■ What the exercise asks:
Check each line of the entries below for the word "pelo", then report how many have it, with no other words.

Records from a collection
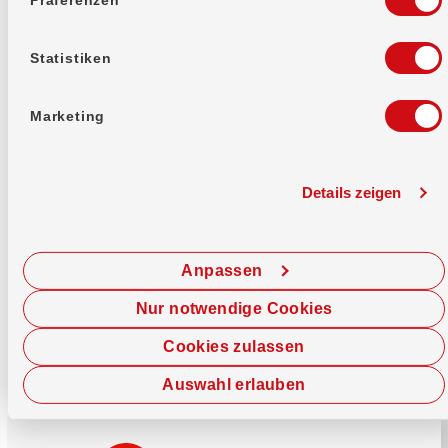
Mehr erfahren
Statistiken
Marketing
Details zeigen
Sofort chatten
Starte hier deine Chat-Sitzung.
Anpassen
Jetzt chatten
Nur notwendige Cookies
Cookies zulassen
Auswahl erlauben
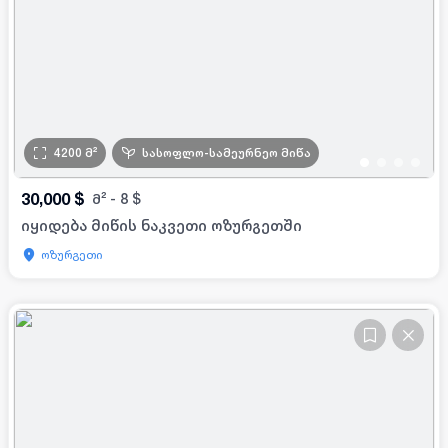
4200
მ²
სასოფლო-სამეურნეო მიწა
•
•
•
•
30,000
$
მ²
-
8
$
იყიდება მიწის ნაკვეთი ოზურგეთში
ოზურგეთი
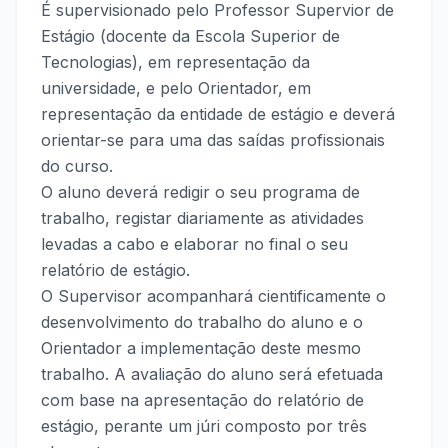
É supervisionado pelo Professor Supervior de
Estágio (docente da Escola Superior de
Tecnologias), em representação da
universidade, e pelo Orientador, em
representação da entidade de estágio e deverá
orientar-se para uma das saídas profissionais
do curso.
O aluno deverá redigir o seu programa de
trabalho, registar diariamente as atividades
levadas a cabo e elaborar no final o seu
relatório de estágio.
O Supervisor acompanhará cientificamente o
desenvolvimento do trabalho do aluno e o
Orientador a implementação deste mesmo
trabalho. A avaliação do aluno será efetuada
com base na apresentação do relatório de
estágio, perante um júri composto por três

■ Answer area:
2